Top of SOURCE MATERIAL

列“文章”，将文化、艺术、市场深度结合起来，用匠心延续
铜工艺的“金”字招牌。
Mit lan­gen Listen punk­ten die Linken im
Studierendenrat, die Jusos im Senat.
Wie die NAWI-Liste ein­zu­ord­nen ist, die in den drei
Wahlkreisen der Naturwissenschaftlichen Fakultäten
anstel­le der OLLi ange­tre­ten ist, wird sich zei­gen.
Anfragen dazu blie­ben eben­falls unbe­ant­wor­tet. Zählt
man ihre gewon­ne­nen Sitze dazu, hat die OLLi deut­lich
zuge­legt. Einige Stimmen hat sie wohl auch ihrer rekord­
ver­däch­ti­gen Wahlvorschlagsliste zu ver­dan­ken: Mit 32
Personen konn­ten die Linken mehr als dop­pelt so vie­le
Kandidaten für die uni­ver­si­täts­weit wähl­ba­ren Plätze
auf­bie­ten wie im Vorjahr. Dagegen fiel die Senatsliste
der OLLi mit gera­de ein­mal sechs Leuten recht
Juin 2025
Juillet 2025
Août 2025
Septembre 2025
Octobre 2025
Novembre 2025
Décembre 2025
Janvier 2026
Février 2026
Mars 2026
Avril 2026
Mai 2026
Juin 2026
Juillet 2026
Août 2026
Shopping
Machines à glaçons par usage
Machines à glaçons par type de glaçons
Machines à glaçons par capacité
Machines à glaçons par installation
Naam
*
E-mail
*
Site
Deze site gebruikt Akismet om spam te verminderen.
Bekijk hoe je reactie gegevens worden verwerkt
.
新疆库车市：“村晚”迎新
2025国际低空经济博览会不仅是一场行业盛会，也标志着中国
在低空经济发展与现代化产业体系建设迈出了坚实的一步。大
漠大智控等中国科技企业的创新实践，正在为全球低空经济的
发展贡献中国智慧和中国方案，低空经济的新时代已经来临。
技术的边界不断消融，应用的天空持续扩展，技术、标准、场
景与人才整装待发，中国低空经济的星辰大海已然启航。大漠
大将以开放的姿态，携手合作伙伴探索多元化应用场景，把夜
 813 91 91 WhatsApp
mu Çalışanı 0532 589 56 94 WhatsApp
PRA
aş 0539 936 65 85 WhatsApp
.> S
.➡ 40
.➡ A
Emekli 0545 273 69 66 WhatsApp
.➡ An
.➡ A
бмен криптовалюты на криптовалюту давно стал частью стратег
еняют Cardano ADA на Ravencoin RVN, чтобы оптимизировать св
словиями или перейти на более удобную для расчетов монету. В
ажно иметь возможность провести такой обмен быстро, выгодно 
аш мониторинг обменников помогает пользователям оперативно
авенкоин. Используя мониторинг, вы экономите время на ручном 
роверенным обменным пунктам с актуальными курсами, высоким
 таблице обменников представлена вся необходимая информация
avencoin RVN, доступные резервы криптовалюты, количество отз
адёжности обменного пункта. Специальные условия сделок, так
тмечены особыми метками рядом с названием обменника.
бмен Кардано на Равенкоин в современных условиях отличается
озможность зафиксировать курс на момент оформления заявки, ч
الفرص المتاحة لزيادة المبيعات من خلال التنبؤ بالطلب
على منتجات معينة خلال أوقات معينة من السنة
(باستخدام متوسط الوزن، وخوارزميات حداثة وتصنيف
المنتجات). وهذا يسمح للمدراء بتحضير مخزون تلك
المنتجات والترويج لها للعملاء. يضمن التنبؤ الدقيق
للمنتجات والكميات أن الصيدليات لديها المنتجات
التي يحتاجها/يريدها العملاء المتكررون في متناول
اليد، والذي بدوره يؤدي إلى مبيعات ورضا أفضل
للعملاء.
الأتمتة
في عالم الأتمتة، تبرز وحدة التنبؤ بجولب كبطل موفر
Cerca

Bottom of SOURCE MATERIAL
Top of SOURCE MATERIAL

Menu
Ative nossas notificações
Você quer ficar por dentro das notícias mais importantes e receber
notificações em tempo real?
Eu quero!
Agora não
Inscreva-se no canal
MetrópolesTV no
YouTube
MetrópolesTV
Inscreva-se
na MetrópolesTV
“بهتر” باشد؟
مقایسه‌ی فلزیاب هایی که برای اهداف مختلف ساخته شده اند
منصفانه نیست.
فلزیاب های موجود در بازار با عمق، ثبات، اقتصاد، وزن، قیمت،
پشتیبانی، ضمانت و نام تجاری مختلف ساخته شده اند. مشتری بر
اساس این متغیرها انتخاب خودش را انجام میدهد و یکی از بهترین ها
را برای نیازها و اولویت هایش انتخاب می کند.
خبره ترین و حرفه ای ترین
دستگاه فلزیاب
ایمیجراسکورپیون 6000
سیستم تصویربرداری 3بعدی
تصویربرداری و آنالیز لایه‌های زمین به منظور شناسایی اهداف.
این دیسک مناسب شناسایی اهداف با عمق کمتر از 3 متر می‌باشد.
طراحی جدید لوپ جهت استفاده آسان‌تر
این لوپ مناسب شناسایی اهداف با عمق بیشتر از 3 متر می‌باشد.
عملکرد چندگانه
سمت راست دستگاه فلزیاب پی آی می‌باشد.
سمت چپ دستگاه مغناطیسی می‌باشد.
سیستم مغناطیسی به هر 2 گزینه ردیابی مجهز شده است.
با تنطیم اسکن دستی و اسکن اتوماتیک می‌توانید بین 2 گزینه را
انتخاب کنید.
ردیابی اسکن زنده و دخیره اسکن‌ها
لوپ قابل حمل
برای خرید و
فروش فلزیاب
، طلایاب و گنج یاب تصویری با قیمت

Bottom of SOURCE MATERIAL

» **EXERCISE**
When you reach the line with "Juillet 2026" in the records above, start writing out lines exactly, and stop once the line with "адёжности обменного пункта." has been written; include nothing else.

» **RESULT OF THIS EXERCISE**
Juillet 2026
Août 2026
Shopping
Machines à glaçons par usage
Machines à glaçons par type de glaçons
Machines à glaçons par capacité
Machines à glaçons par installation
Naam
*
E-mail
*
Site
Deze site gebruikt Akismet om spam te verminderen.
Bekijk hoe je reactie gegevens worden verwerkt
.
新疆库车市：“村晚”迎新
2025国际低空经济博览会不仅是一场行业盛会，也标志着中国
在低空经济发展与现代化产业体系建设迈出了坚实的一步。大
漠大智控等中国科技企业的创新实践，正在为全球低空经济的
发展贡献中国智慧和中国方案，低空经济的新时代已经来临。
技术的边界不断消融，应用的天空持续扩展，技术、标准、场
景与人才整装待发，中国低空经济的星辰大海已然启航。大漠
大将以开放的姿态，携手合作伙伴探索多元化应用场景，把夜
 813 91 91 WhatsApp
mu Çalışanı 0532 589 56 94 WhatsApp
PRA
aş 0539 936 65 85 WhatsApp
.> S
.➡ 40
.➡ A
Emekli 0545 273 69 66 WhatsApp
.➡ An
.➡ A
бмен криптовалюты на криптовалюту давно стал частью стратег
еняют Cardano ADA на Ravencoin RVN, чтобы оптимизировать св
словиями или перейти на более удобную для расчетов монету. В
ажно иметь возможность провести такой обмен быстро, выгодно 
аш мониторинг обменников помогает пользователям оперативно
авенкоин. Используя мониторинг, вы экономите время на ручном 
роверенным обменным пунктам с актуальными курсами, высоким
 таблице обменников представлена вся необходимая информация
avencoin RVN, доступные резервы криптовалюты, количество отз
адёжности обменного пункта. Специальные условия сделок, так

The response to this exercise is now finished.